若是安以墨死了,就等于她的好日子到头了。

“以墨,你不能去,瘟疫可不是闹着玩的。”安母连忙拉住安以墨的胳膊,急声劝道。

“我必须过去,王爷还在城中。”安以墨任由安母抓着自己的胳膊,语气坚定的解释道。

“他在城中,也不能让我的儿子送死啊!”安母脖子一歪,不乐意的回道。

安以墨眼神微闪,瞬间融化了冰冷,绽出了一抹如孩子般纯真的喜悦。

他出生入死这么多年,还从来没有人在意过他的生死,这种感觉真的很奇妙。

“我必须过去,先后有恩于我,我这辈子的责任便是辅助王爷登上皇位。”安以墨话落,微用了些力气,将胳膊从安母的手中抽出。

安母察言观色,看他坚定如铁,知道自己定是拦不住他。

不过,这样也好,全当是赌一把。

若是他能救出王爷,王爷再当上皇帝,他们安家还不飞黄腾达了啊!

若是她儿子有个什么三长两短,王爷和王妃也不会让她流落街头吧!

“那便去吧!男子汉大丈夫,确实应该保家卫国。”安母这话说得可谓是慷慨激昂。

“恩”安以墨颔首应了声,顿了下,才有些生硬的说道:“娘,你与我来一下,我有些东西给你。”

他是鼓起了最大的勇气,才能叫出了这一声“娘亲”。

“好”安母美滋滋的应下,心里只想着他会给自己多少东西,根本没有注意到他竟第一次开口叫了她“娘”。

安以墨微微有些失落,但随即释然,便带着安母去了自己的房中,将放在包裹里的银票大半拿出,递给安母,“娘,这些你先用着。”

安母看了看安以墨递过来的三张一百两的银票,心里好大的不乐意。

亏她每日溜着他,哄着他,居然这么小气,只给她三百两,这是在打发要饭的吗?

“以墨吧!你看啊!你们都走了,娘一个人住在这么大的地方,也害怕,肯定要找两个人做伴的。”安母试探着提醒安以墨,想多要点钱。

“恩”安以墨没有多想,附和的应了声。

他也去不了多久,三百两就是找两个什么样的下人,也都找来了。

他曾经游历在外时,一年也用不了一百两。

安母气得嘴一歪歪,在心里老大不乐意的痛骂,她怎么就生出了个这么笨的儿子,连句人话都听不懂。

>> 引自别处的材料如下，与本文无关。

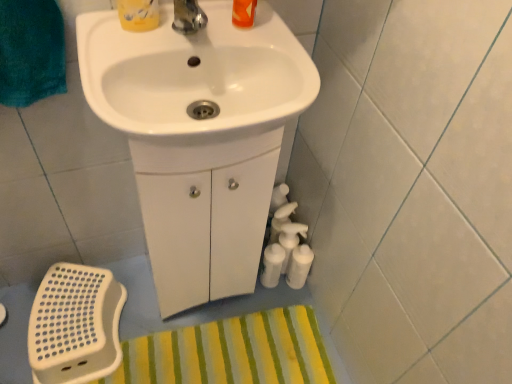 Question: Can white glossy sink at upper center, marked as the 2th sink in a back-to-front arrangement, be found inside white glossy sink at center, the second sink when ordered from front to back?

Choices:
 (A) yes
 (B) no

Answer: (B)

Question: Does white glossy sink at center, the second sink when ordered from front to back, appear on the left side of white glossy sink at upper center, marked as the 2th sink in a back-to-front arrangement?

Choices:
 (A) yes
 (B) no

Answer: (A)

Question: Is white glossy sink at center, the second sink when ordered from front to back, positioned far away from white glossy sink at upper center, marked as the 2th sink in a back-to-front arrangement?

Choices:
 (A) no
 (B) yes

Answer: (A)

Question: Considering the relative positions of white glossy sink at center, the second sink when ordered from front to back, and white glossy sink at upper center, which ranks as the 1th sink in front-to-back order, in the image provided, is white glossy sink at center, the second sink when ordered from front to back, behind white glossy sink at upper center, which ranks as the 1th sink in front-to-back order,?

Choices:
 (A) no
 (B) yes

Answer: (B)

Question: Is white glossy sink at upper center, marked as the 2th sink in a back-to-front arrangement, at the back of white glossy sink at center, the second sink when ordered from front to back?

Choices:
 (A) no
 (B) yes

Answer: (A)

Question: Considering their positions, is yellow striped bath mat at lower center located in front of or behind white glossy sink at upper center, marked as the 2th sink in a back-to-front arrangement?

Choices:
 (A) behind
 (B) front

Answer: (A)

Question: Is yellow striped bath mat at lower center wider or thinner than white glossy sink at upper center, marked as the 2th sink in a back-to-front arrangement?

Choices:
 (A) thin
 (B) wide

Answer: (B)

Question: From their relative heights in the image, would you say yellow striped bath mat at lower center is taller or shorter than white glossy sink at upper center, marked as the 2th sink in a back-to-front arrangement?

Choices:
 (A) short
 (B) tall

Answer: (A)

Question: Is yellow striped bath mat at lower center bigger or smaller than white glossy sink at upper center, marked as the 2th sink in a back-to-front arrangement?

Choices:
 (A) small
 (B) big

Answer: (A)

Question: From the image's perspective, is white glossy sink at center, the first sink from the back, located above or below white glossy sink at upper center, which ranks as the 1th sink in front-to-back order?

Choices:
 (A) above
 (B) below

Answer: (B)

Question: In terms of width, does white glossy sink at center, the first sink from the back, look wider or thinner when compared to white glossy sink at upper center, which ranks as the 1th sink in front-to-back order?

Choices:
 (A) wide
 (B) thin

Answer: (B)

Question: Is white glossy sink at center, the second sink when ordered from front to back, bigger or smaller than white glossy sink at upper center, which ranks as the 1th sink in front-to-back order?

Choices:
 (A) small
 (B) big

Answer: (B)

Question: Is white glossy sink at center, the first sink from the back, to the left or to the right of white glossy sink at upper center, marked as the 2th sink in a back-to-front arrangement, in the image?

Choices:
 (A) left
 (B) right

Answer: (A)

Question: In terms of height, does white glossy sink at center, the first sink from the back, look taller or shorter compared to yellow striped bath mat at lower center?

Choices:
 (A) short
 (B) tall

Answer: (B)

Question: In the image, is white glossy sink at center, the second sink when ordered from front to back, positioned in front of or behind yellow striped bath mat at lower center?

Choices:
 (A) front
 (B) behind

Answer: (A) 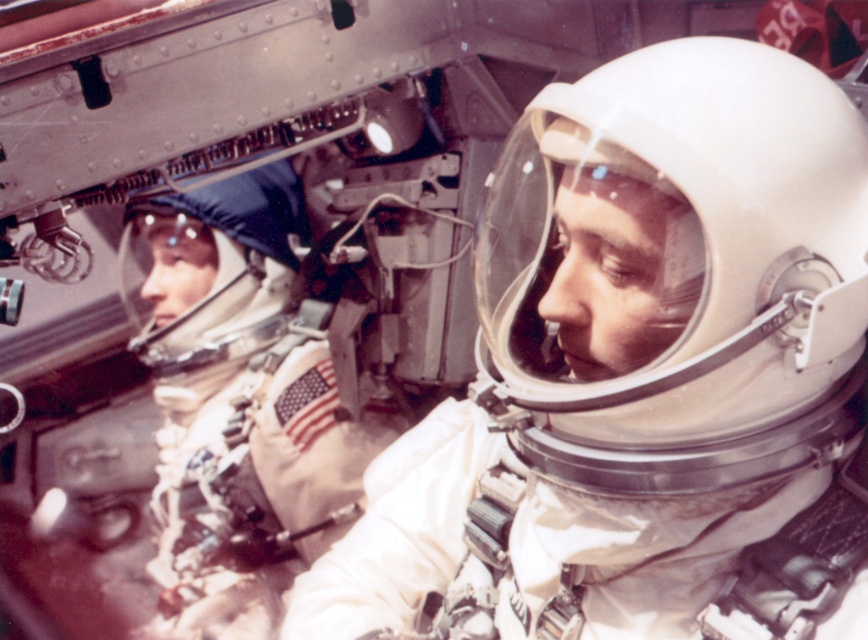 You are an astronaut in the spacecraft. You need to determine which object is larger between the white matte spacesuit at center and the white matte helmet at left. Which one is bigger?

The white matte spacesuit at center is bigger than the white matte helmet at left.

You are an astronaut inside a spacecraft. You need to locate the white matte helmet at center. According to the coordinates provided, where would you find it?

The white matte helmet at center is located at coordinates point (686, 269).

You are an astronaut inside the spacecraft and need to reach the control panel located behind the white matte helmet at center and the white matte helmet at left. Which helmet do you need to move out of the way first?

The white matte helmet at center is in front of the white matte helmet at left, so you need to move the white matte helmet at center first to access the control panel behind them. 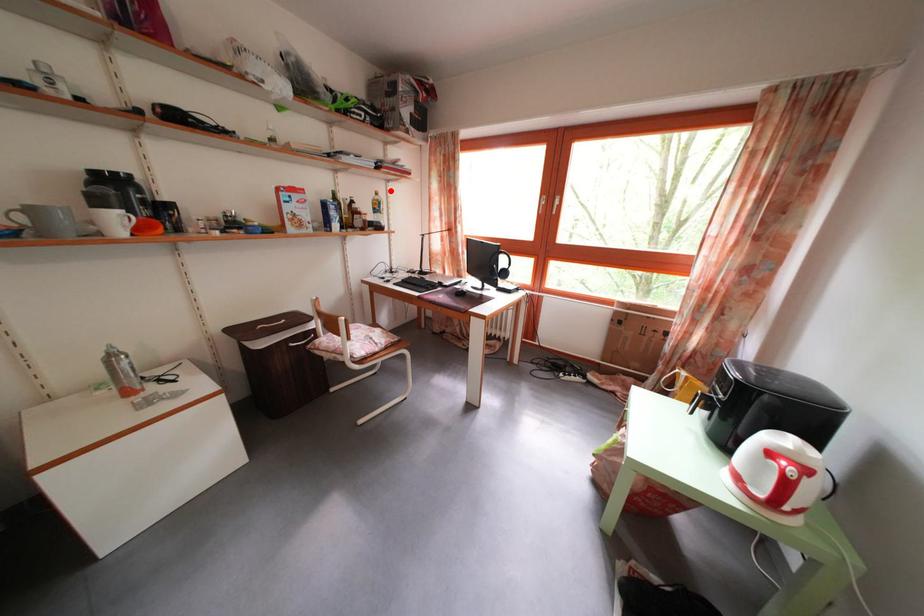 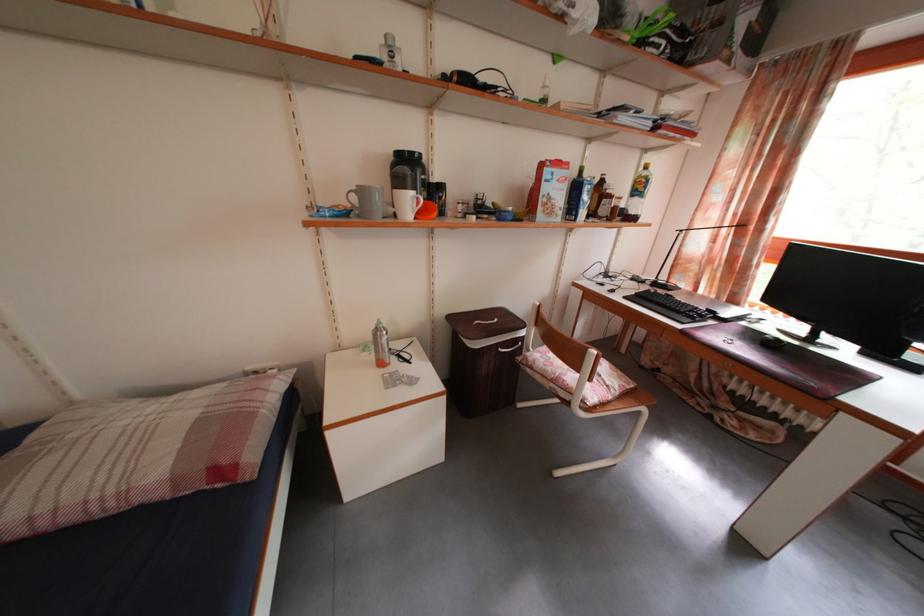 In the second image, find the point that corresponds to the highlighted location in the first image.

(643, 161) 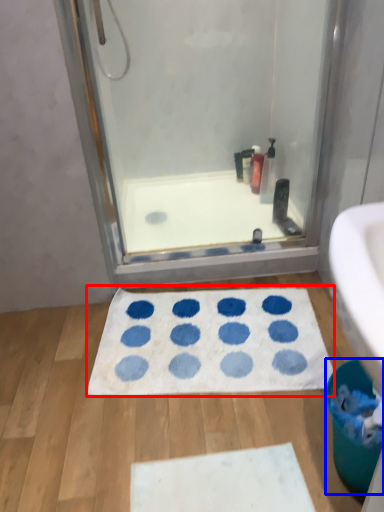 Question: Which object is further to the camera taking this photo, bath mat (highlighted by a red box) or toilet bowl (highlighted by a blue box)?

Choices:
 (A) bath mat
 (B) toilet bowl

Answer: (A) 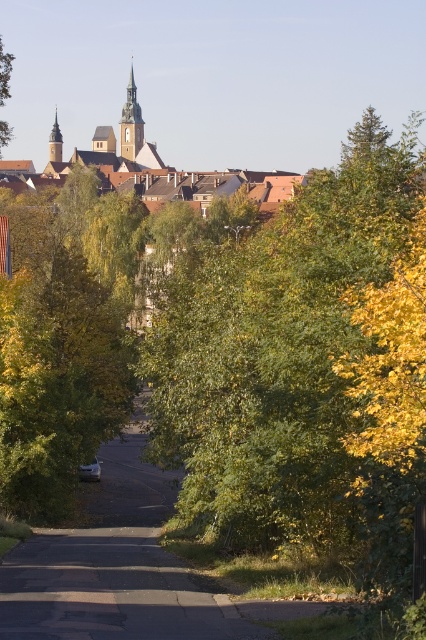 You are a tourist walking along the white asphalt road at center and want to take a photo of the green leafy tree at upper left. In which direction should you move to get the tree in your camera frame?

The white asphalt road at center is to the right of green leafy tree at upper left, so you should move to your left to position the green leafy tree at upper left within your camera frame.

You are a tourist standing on the pathway and want to take a photo of the brown tiled roofs at upper center without the white asphalt road at center blocking the view. Is this possible?

The white asphalt road at center is closer to the viewer than the brown tiled roofs at upper center, so the road will block the view of the roofs. To capture the roofs without the road in the foreground, you would need to position yourself behind the road or adjust your angle to frame the shot around the road.

You are an architect designing a new park and want to incorporate elements from this scene. If you want to ensure that the brown tiled roofs at upper center are visually dominant over the green leafy tree at upper left, how should you arrange their widths?

To make the brown tiled roofs at upper center visually dominant over the green leafy tree at upper left, you should design the brown tiled roofs at upper center to be wider than the green leafy tree at upper left since the brown tiled roofs at upper center are already wider according to the scene description. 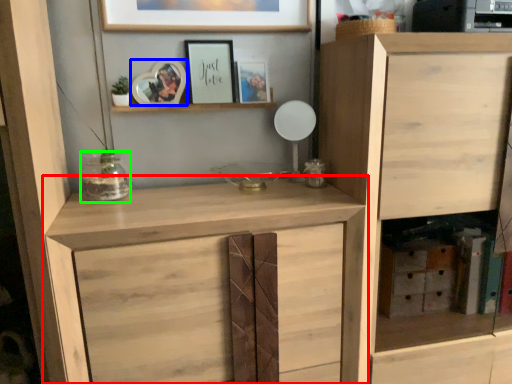 Question: Based on their relative distances, which object is nearer to cupboard (highlighted by a red box)? Choose from picture frame (highlighted by a blue box) and glass vase (highlighted by a green box).

Choices:
 (A) picture frame
 (B) glass vase

Answer: (B) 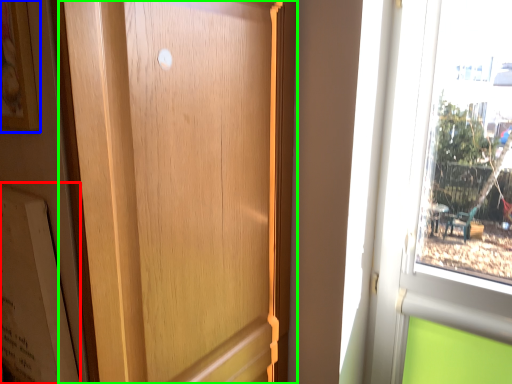 Question: Which is farther away from bulletin board (highlighted by a red box)? picture frame (highlighted by a blue box) or door (highlighted by a green box)?

Choices:
 (A) picture frame
 (B) door

Answer: (A) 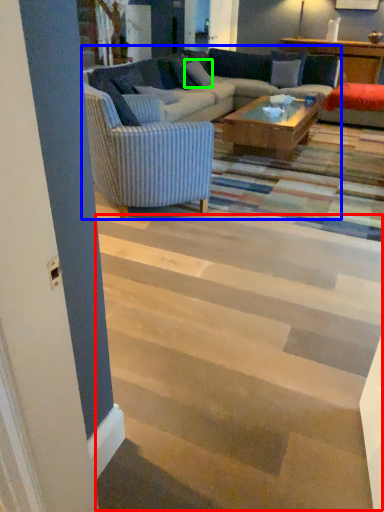 Question: Estimate the real-world distances between objects in this image. Which object is farther from stairwell (highlighted by a red box), studio couch (highlighted by a blue box) or pillow (highlighted by a green box)?

Choices:
 (A) studio couch
 (B) pillow

Answer: (B) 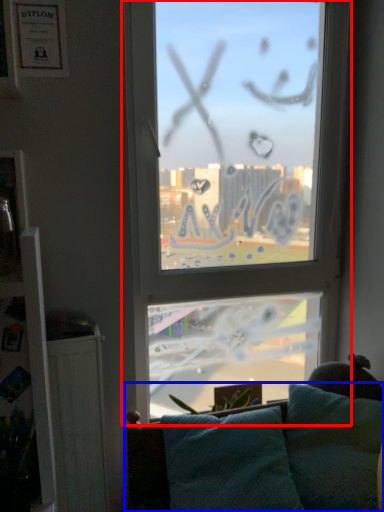 Question: Which point is closer to the camera, window (highlighted by a red box) or studio couch (highlighted by a blue box)?

Choices:
 (A) window
 (B) studio couch

Answer: (B) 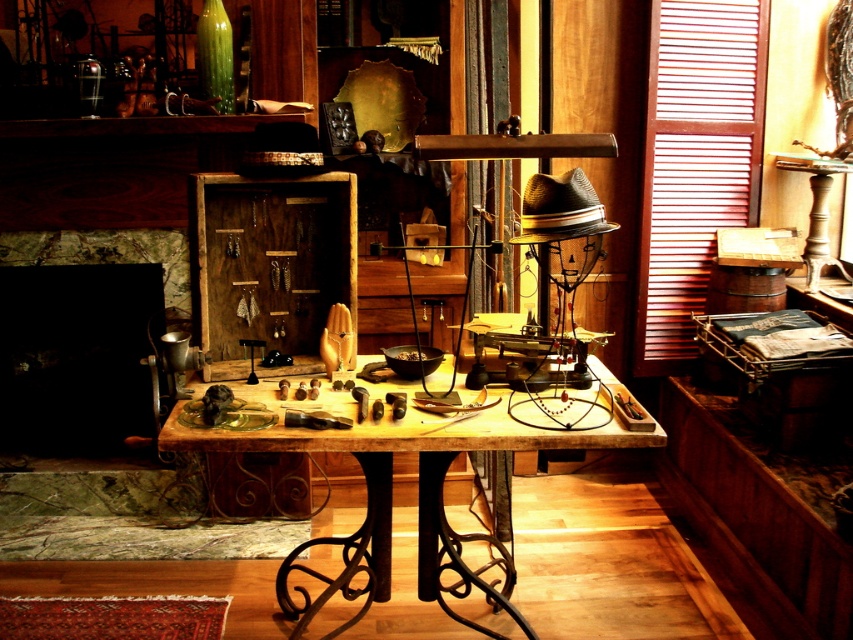 Is point (22, 401) less distant than point (381, 424)?

No, it is behind (381, 424).

Image resolution: width=853 pixels, height=640 pixels. Identify the location of black matte fireplace at lower left. (83, 337). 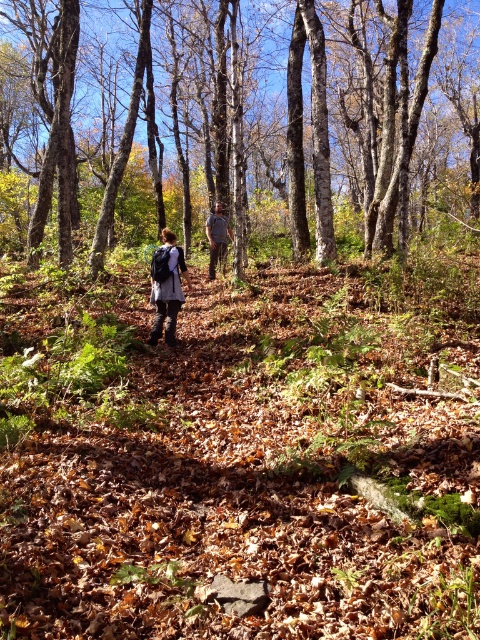 You are standing at the center of the forest path. You want to locate the brown smooth tree at center. Which direction should you look to find it?

The brown smooth tree at center is located at point coordinates (245,118), so you should look towards the center of the forest path to find it.

You are a hiker who needs to pass through the narrow forest path. You see a matte gray jacket at center and a matte gray coat at center. Can you walk between them without touching either?

The distance between the matte gray jacket at center and the matte gray coat at center is 7.64 feet, which is more than enough space for a hiker to walk through without touching either.

Looking at this image, you are standing at the entrance of the forest and see the matte gray jacket at center. Which direction should you walk to reach it?

The matte gray jacket at center is located at point (x=167, y=288), so you should walk towards the center of the forest to reach it. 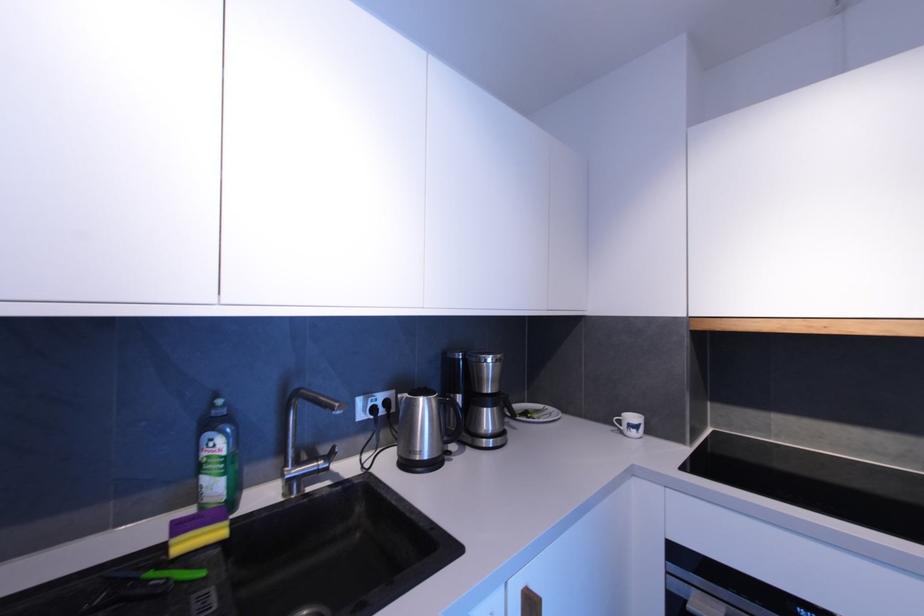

“墨”霍凉染这时从门外走了进来,从荷包中,抽出一张一千两的银票,递给安母,“夫人,这个给您。”

安母虽然不喜霍凉染,但她可不排斥她的银票。

只是,为了不让儿子不爽,她还是推拒了一下,“染儿,这不好吧!”

“没事,与夫人认识这么久,还没送过夫人什么,这张银票就当是给夫人以备不时之需。”霍凉染无所谓的笑笑,心里只觉得这安母真是有够虚伪的了。

若刚刚不是她及时进来,只怕她已经明着与安以墨要钱了。

她并不希望安以墨见识到他娘贪婪的本性,徒增伤感。

自己能帮些什么,便帮些什么吧!

再之后的事情,只能听天由命,期盼安母良心发现了。

“那好”安母面上笑得无害,感激,心里却还是不领情的。